Just my two cents, take it for what it is worth...(very little...lol)


----------



## rubia

so adorable these pix. I like the look but I (personally..not saying anything about anyone else ), felt like the chi was a better fit as a breed for me and my family. Some of the health problems with the pug, and of course chug are things that I didn't feel prepared to face. A well bred chi is a pretty healthy dog. As a first timer for being a dog owner ( other than my we puppy who my mum "sent to a farm" when I was a child )--Health is kind of important for me to consider. With KC registration the bloodlines of the parents are known. Since designer breeds don't have this it is kind of a game of chance there. Also for me, the squishy up face is so sweet to look at however when breeds like that eat they often get very winded. I visited a few breeders of dogs of this type and the smell was something I wouldn't find very endearing in a pet. The teeth in a swooshed up little mouth can be crowded and this leads to dental problems, health issues--maintanece, etc.

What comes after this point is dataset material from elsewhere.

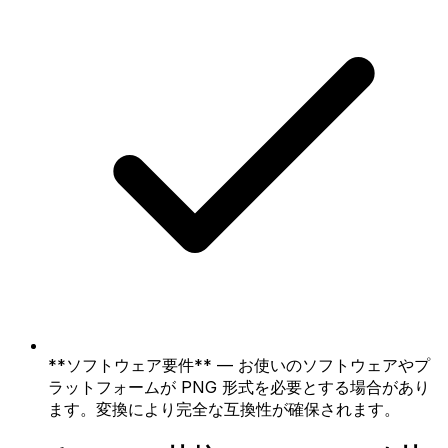
**ソフトウェア要件** — お使いのソフトウェアやプ
ラットフォームが PNG 形式を必要とする場合があり
ます。変換により完全な互換性が確保されます。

This was just some of what came to mind when I was looking--for two years . I am not telling you it would be the same for you. I think the chug is beautiful.....really xoxo


----------



## Ory&C

It's sad really.  With 1000s of dogs (all kinds, but mostly mixes) in shelters looking for new owners and yet people decide to promote unethical and irresponsible breeding. It does make me very, very sad.
1000s are being put to sleep every day, because nobody wants them and here we go..... people still don't think twice about producing more just to make a quick buck.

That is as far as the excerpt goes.